Customers put pretax dollars into an HSA for future use, often through an employer-sponsored plan, and they can use the money to pay for qualified medical expenses. They can also invest the balance in short- or long-term investments to save for the higher healthcare expenses that generally come with age.

The funds saved in an HSA can earn modest interest, but owners can increase their profit by investing the money over the long term. Providers offer debit cards for spending and mobile apps to keep track of expenses and receipts.

HSAs are portable, meaning that when switching jobs account holders can choose to own and maintain them themselves or transfer them to their new employer. Unused funds carry over from year to year; there is no "use or lose" risk as with flexible spending accounts (FSAs).

HSA tax benefits

HSAs have what’s popularly referred to as the “triple tax advantage”: tax-free contributions, growth, and withdrawals.

  1. Contributions. These can be made with pretax dollars, which can lower taxable income. After-tax contributions to an HSA may also be deductible from federal taxes.
  2. Growth. Funds held or invested grow tax free. This means that interest income, dividends, and capital gains do not incur taxes, as they usually do.
  3. Withdrawals. These are not taxed when account owners use the money to pay for qualified medical expenses,

Eligibility requirements to contribute to an HSA

The Internal Revenue Service (IRS) sets four eligibility requirements to contribute to an HSA account.

  • You must have health insurance coverage under a high-deductible health plan (HDHP).
  • You can’t have any other health coverage.
  • You can’t be enrolled in Medicare.
  • You can’t be claimed as a dependent on someone else’s tax return.

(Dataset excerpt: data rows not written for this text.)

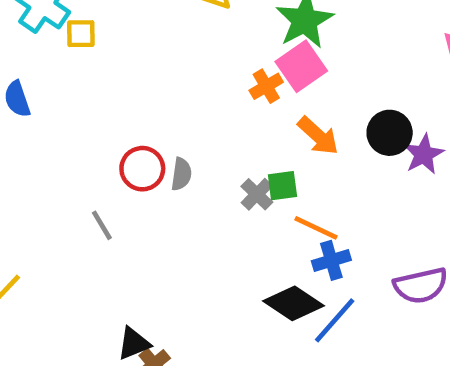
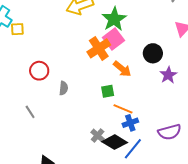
orange cross: (266, 86) -> (99, 48), size x1.6
black circle: (390, 133) -> (153, 53), moved
red circle: (142, 169) -> (39, 71), moved
gray cross: (257, 194) -> (98, 135), moved

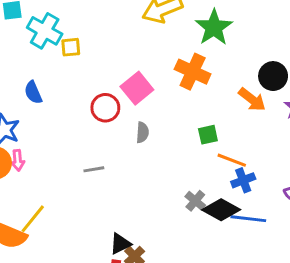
pink square: (114, 39) -> (137, 88), moved
orange cross: (99, 48) -> (193, 72), turned -30
orange arrow: (122, 69) -> (252, 100), moved
gray line: (30, 112) -> (94, 169), turned -64
blue line: (133, 149) -> (248, 219), turned 60

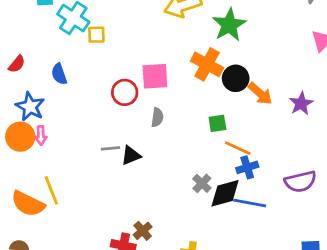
black circle: (273, 76) -> (236, 78), moved
pink square: (137, 88) -> (155, 76), turned 32
black diamond: (221, 210) -> (225, 193), turned -48
yellow line: (33, 219) -> (51, 190), turned -64
black triangle: (120, 244) -> (131, 155), moved

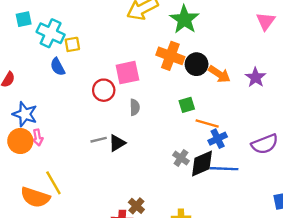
blue semicircle: (59, 74) -> (58, 67), moved

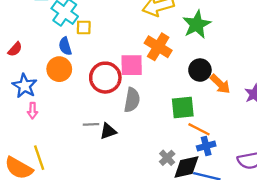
orange cross: (170, 56) -> (158, 47), moved
red circle: (104, 90) -> (105, 78), size x1.4
green square: (187, 105) -> (183, 107), size x1.5
gray semicircle: (135, 107) -> (132, 100), size x1.5
orange circle: (20, 141) -> (59, 69), moved

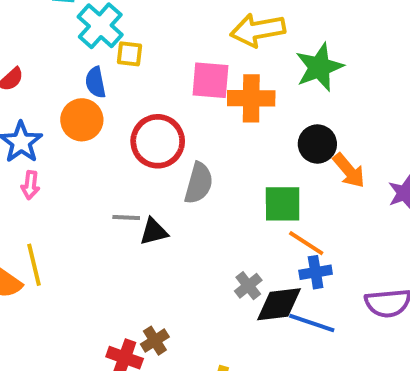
orange cross: (158, 47) -> (251, 98), turned -36
pink square: (132, 65) -> (210, 80), moved

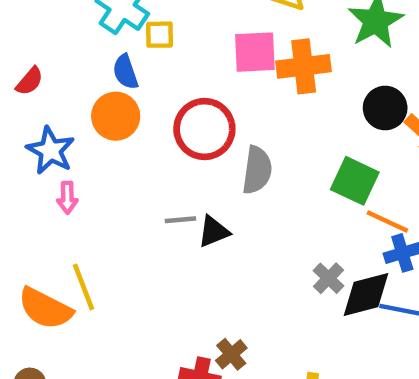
green square: (283, 204) -> (355, 181), turned 33

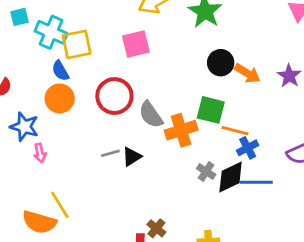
yellow square: (160, 35) -> (77, 44), size x1.6
orange cross: (304, 66) -> (181, 130), moved
gray semicircle: (257, 170) -> (151, 115), turned 148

Key considerations for your HSA

Transparency

Understand the provider's fees before opening an account. If a plan is too difficult to comprehend or isn’t forthcoming about pricing and fees, find another.

Basic services

Make sure that the provider gives access to the basic tools you need to manage your account. This may include a robust mobile app, online tools, or in-person access to a bank branch. Determine your essential needs and select an HSA that best suits them.

Investment options

Compare the number and quality of investment options in each plan. Self-directed investors should choose a plan that provides low-cost investments that enable easy diversification and rebalancing to maximize ease of maintenance.

TIME Stamp: Fidelity sets the standard for HSAs

Fidelity is our top choice for the best HSA, as its account has no opening or investing minimums and no maintenance fees. Fidelity provides access to thousands of investment options, just as it does in its IRA and Roth IRA accounts. Furthermore, its default cash sweep savings is an outlying attribute among its peers. The company has set the standard against which potential customers should compare other HSAs.

Several suitable options exist for those who prefer another provider. However, be sure that you understand the fees and investment thresholds before signing up. Other providers may have robo-advisor features that could be appealing to some users.

As the HSA market matures further, we hope to see better transparency, more simplified pricing, and low-cost investment options across all varieties of HSAs.

Frequently asked questions (FAQs)

What are the 2024 HSA contribution limits?

The 2024 HSA contribution limits set by the IRS are $4,150 for individual coverage and $8,300 for a family. If you are age 55 or older, you can make a catch-up contribution of an additional $1,000.

Can I roll over funds from an existing HSA to a new provider?

Yes, HSAs are portable. However, some providers may charge a fee for transfers.

Are there any restrictions on HSA withdrawals?

Yes, but not on withdrawals for qualified medical expenses. Those under age 65 can withdraw their money for other reasons but will pay income tax on the amount and a 20% penalty.

Account owners 65 or older can withdraw funds from the account for nonqualified purposes without penalty, but they will owe income taxes on the money. Starting at age 65 the account functions like a traditional IRA, except that there are no required minimum distributions (RMDs).